Tighter rules for college spin-out companies
TIGHTER rules are being introduced around how third-level colleges manage the transformation of research into a successful commercial product.
It follows a review that found a “strong foundation of good practice” but also gaps and inconsistencies in how the process is overseen at both national and individual college levels.
Among the criticisms is the lack of attention, if any, paid by most colleges to the allocation of shares in a campus spin-out company.
The higher-education sector has been under increasing pressure to focus on research that will translate into jobs and investment for the benefit of country. But issues arise over who owns the intellectual property (IP) and how any benefits are shared between the institution – which has invested taxpayers’ money – and the researchers.
The Dáil Public Accounts Committee (PAC) found last year that it was impossible to decide whether the sale of three campus spin-out companies brought to its attention represented value for money for the taxpayer.

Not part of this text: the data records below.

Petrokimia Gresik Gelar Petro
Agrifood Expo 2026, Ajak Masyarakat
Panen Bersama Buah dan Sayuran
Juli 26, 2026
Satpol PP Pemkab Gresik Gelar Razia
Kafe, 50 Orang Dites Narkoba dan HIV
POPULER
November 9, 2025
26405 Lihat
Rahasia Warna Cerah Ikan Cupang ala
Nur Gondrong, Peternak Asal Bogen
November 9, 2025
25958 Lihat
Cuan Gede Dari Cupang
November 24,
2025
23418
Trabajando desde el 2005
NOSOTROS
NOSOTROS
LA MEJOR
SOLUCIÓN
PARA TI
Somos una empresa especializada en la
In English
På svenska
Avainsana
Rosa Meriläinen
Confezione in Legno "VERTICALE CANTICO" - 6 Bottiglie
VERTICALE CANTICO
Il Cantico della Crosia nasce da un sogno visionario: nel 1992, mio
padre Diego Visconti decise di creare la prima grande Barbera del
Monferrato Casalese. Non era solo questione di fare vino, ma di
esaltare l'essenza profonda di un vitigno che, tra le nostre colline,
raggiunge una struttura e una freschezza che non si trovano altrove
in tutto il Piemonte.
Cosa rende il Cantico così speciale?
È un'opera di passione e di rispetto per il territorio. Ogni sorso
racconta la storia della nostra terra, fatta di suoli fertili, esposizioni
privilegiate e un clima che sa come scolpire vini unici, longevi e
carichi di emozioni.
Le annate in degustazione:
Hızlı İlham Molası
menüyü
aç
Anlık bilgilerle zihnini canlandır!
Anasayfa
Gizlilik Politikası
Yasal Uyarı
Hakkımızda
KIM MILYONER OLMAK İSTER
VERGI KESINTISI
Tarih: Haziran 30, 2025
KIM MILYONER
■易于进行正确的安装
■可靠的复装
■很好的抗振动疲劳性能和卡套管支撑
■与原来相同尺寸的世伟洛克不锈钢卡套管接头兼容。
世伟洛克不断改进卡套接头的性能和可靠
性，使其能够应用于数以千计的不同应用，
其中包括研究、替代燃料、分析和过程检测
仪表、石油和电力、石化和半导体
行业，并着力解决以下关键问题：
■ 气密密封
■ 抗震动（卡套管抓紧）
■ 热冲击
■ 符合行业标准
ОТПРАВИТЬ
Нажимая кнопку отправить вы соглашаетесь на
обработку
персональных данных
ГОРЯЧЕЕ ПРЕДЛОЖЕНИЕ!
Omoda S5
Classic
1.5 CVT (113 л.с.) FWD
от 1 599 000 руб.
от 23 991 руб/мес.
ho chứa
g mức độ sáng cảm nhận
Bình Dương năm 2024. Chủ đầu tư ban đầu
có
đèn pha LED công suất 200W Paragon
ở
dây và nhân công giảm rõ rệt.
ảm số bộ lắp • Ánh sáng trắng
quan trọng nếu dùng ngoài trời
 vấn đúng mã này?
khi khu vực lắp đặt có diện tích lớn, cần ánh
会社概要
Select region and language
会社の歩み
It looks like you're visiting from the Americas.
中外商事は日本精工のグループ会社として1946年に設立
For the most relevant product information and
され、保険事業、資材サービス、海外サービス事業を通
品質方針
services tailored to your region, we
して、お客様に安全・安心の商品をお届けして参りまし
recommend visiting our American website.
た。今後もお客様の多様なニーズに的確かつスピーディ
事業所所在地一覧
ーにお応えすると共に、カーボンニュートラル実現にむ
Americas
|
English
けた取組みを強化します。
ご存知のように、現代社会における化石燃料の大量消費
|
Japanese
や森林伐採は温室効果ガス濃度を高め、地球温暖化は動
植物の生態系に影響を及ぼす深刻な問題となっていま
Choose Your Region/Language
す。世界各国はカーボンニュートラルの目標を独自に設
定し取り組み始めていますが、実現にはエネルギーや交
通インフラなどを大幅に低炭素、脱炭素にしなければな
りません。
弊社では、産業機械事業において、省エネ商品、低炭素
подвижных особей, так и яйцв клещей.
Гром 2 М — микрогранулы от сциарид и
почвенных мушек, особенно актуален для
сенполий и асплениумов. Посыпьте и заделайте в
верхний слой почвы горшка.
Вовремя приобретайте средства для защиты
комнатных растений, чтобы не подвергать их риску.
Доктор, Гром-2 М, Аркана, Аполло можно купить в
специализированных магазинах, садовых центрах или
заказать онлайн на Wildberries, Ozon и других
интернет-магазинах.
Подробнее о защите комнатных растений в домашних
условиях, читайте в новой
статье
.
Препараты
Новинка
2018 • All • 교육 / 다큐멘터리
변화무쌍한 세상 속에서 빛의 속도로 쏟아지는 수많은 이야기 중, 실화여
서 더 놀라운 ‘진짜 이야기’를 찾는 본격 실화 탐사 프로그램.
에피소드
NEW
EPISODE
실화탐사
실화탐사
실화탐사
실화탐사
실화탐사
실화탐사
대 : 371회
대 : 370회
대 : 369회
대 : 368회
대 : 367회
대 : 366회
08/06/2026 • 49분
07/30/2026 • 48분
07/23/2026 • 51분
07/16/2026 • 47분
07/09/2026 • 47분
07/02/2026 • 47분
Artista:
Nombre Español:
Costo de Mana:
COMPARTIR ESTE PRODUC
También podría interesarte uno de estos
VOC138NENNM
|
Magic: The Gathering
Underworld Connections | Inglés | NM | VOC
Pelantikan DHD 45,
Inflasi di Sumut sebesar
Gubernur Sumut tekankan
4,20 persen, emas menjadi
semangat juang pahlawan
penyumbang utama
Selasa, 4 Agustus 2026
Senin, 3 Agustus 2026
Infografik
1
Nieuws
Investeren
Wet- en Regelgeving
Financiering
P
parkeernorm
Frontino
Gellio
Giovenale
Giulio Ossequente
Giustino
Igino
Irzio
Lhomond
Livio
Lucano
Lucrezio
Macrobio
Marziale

Among the examples cited at PAC hearings was Waterford IT software company FeedHenry, which was sold for €63.5m, out of which the college received €1.3m.
Subsequently, the Higher Education Authority (HEA) commissioned the review, in partnership with Knowledge Transfer Ireland (KTI), the national office linking business with research.
The Review of Intellectual Property Management and Conflicts of Interest makes 10 recommendations, implementation of which has started.